I am a perma bear. I hope that counts for something. No. Do not invest in inverse ETFs. They are loosing games. Someone will call it right by pure chance, and it will get very rich off of inverse ETFs. Again, this will be pure luck, not skill. Don't think you can do better.

The issue with the big crash (and the conditions are SUPER ripe for one) is that it CANT be predicted, at least not with any accuracy. The market prices in EVERYTHING, even when it gets so stupid far ahead of itself as it has now. Prices are stupid high, and will come down, but you will still loose money on an inverse ETF, and the reason is you can't predict when they will drop. As long as there is no "trigger" it will limp along or keep going up. A crash doesn't happen because people get progressively more scared over time (which is what is happening right now). A crash happens when scared people are surprised. Take very careful note of that last word. People are scared, and shoot be because the market is in an incredibly precarious spot. It should fall. It needs to fall. It needs to correct with how stupid over valued it is, but everyone already knows that. ALL the bears already know how stupid everything is right now, and expect the crash at any instant, but it still can't happen until there is a surprise. Something has to happen that no one expected, and that something has to cause at least a brief, genuine hysteria in enough traders to cause a panic sell that dips far enough to freak the rest of the market out when they see their portfolio drop. So if the trigger MUST be a surprise, then it must also be unexpected and unpredictable. If it is unexpected and unpredictable, you yourself are not going to be able to predict it and make money.

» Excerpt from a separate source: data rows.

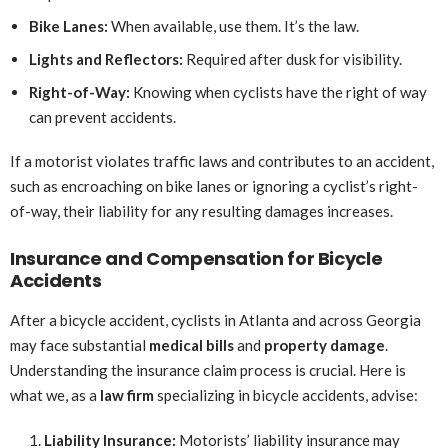
Bike Lanes:
When available, use them. It’s the law.
Lights and Reflectors:
Required after dusk for visibility.
Right-of-Way:
Knowing when cyclists have the right of way
can prevent accidents.
If a motorist violates traffic laws and contributes to an accident,
such as encroaching on bike lanes or ignoring a cyclist’s right-
of-way, their liability for any resulting damages increases.
Insurance and Compensation for Bicycle
Accidents
After a bicycle accident, cyclists in Atlanta and across Georgia
may face substantial
medical bills
and
property damage
.
Understanding the insurance claim process is crucial. Here is
what we, as a
law firm
specializing in bicycle accidents, advise:
Liability Insurance:
Motorists’ liability insurance may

The right thing to do is just hold a bit of capital back so you can over fund when it tanks. That doesn't mean buy the dip, it mean limit your risk on the downside for your positions, make sure you have something there when it tanks that you can leverage for larger positions after the fall. My solution to that is to only deploy 75% of my capital right now, but I'm also just selling premium on monthly options, so holding back a little capital isn't too terribly difficult. I don't have to close anythhing or move any big money. Rather, I just don't open a new position when a couple of my standing ones close/expire.